The first call with a workspace_root builds the workspace index (parses every supported file once); subsequent calls reuse the cache and only re-parse files whose mtime changed. No separate "scan" step.


Supported source languages

Run-time dispatch by file extension. Adding a language is a Cargo dep + an adapter file under crates/aegis-core/src/ast/languages/ + a .scm import query — no other changes needed.

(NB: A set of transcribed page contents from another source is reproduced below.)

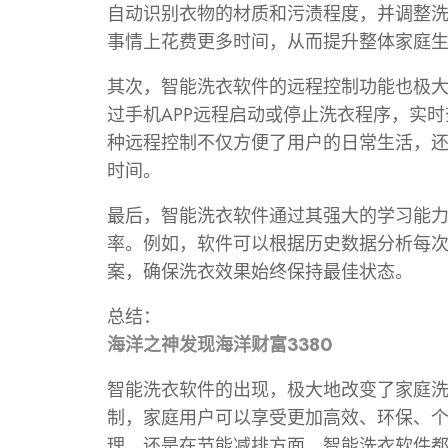
自动识别衣物的材质和污渍程度，并调整
事情上花费更多时间，从而提升整体家庭
其次，智能洗衣软件的远程控制功能也极
过手机APP远程启动或停止洗衣程序，实
种远程控制不仅方便了用户的日常生活，
时间。
最后，智能洗衣软件通过其强大的学习能
率。例如，软件可以根据历史数据分析每
案，确保洗衣效果始终保持最佳状态。
总结：
海洋之神发现海洋财富3380
智能洗衣软件的出现，极大地改变了家庭
制，家庭用户可以享受更加高效、环保、
理，还是在节能减排方面，智能洗衣软件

Language Layer 1 parse Notes
Python .py, .pyi
TypeScript .ts, .tsx, .mts, .cts
JavaScript .js, .mjs, .cjs, .jsx
Go .go
Java .java
C# .cs
PHP .php, .phtml, .php5, .php7, .phps
Swift .swift
Kotlin .kt, .kts
Dart .dart
Rust .rs

Design principles

  • Describe facts, do not pass judgment. Findings have no severity field. The consuming agent decides which findings matter and how to react.
  • Parse once, share the tree. Every finding generator consumes a ParsedFile. No per-signal Parser::new(). No temp-file round-trip.
  • Workspace bootstrap is implicit. First call with a workspace_root builds the index; subsequent calls hit the mtime cache. No separate scan tool, no manual init step.
  • No automatic learning, no objective optimization. Aegis does not track success/failure across calls, does not adapt rules, does not score outcomes. State only carries the workspace cache.
  • One MCP tool, narrow surface. validate_file and that's it. No retry, no hint, no explain. Agent reasoning is the agent's job.

Status

Layer State
Layer 1 (parse + 11 language adapters)
Layer 2 (WorkspaceIndex + mtime cache)
Findings: Syntax + Signal + Security + Workspace
MCP server (aegis-mcp)
V1 binaries (aegis, aegis pipeline run, aegis check, aegis attest, aegis scan) ❌ removed in V2

License

MIT — see LICENSE.

V2 — MCP-only architecture. Pipeline / runtime / providers / IR / decision crates removed; judgment lives in the consuming agent.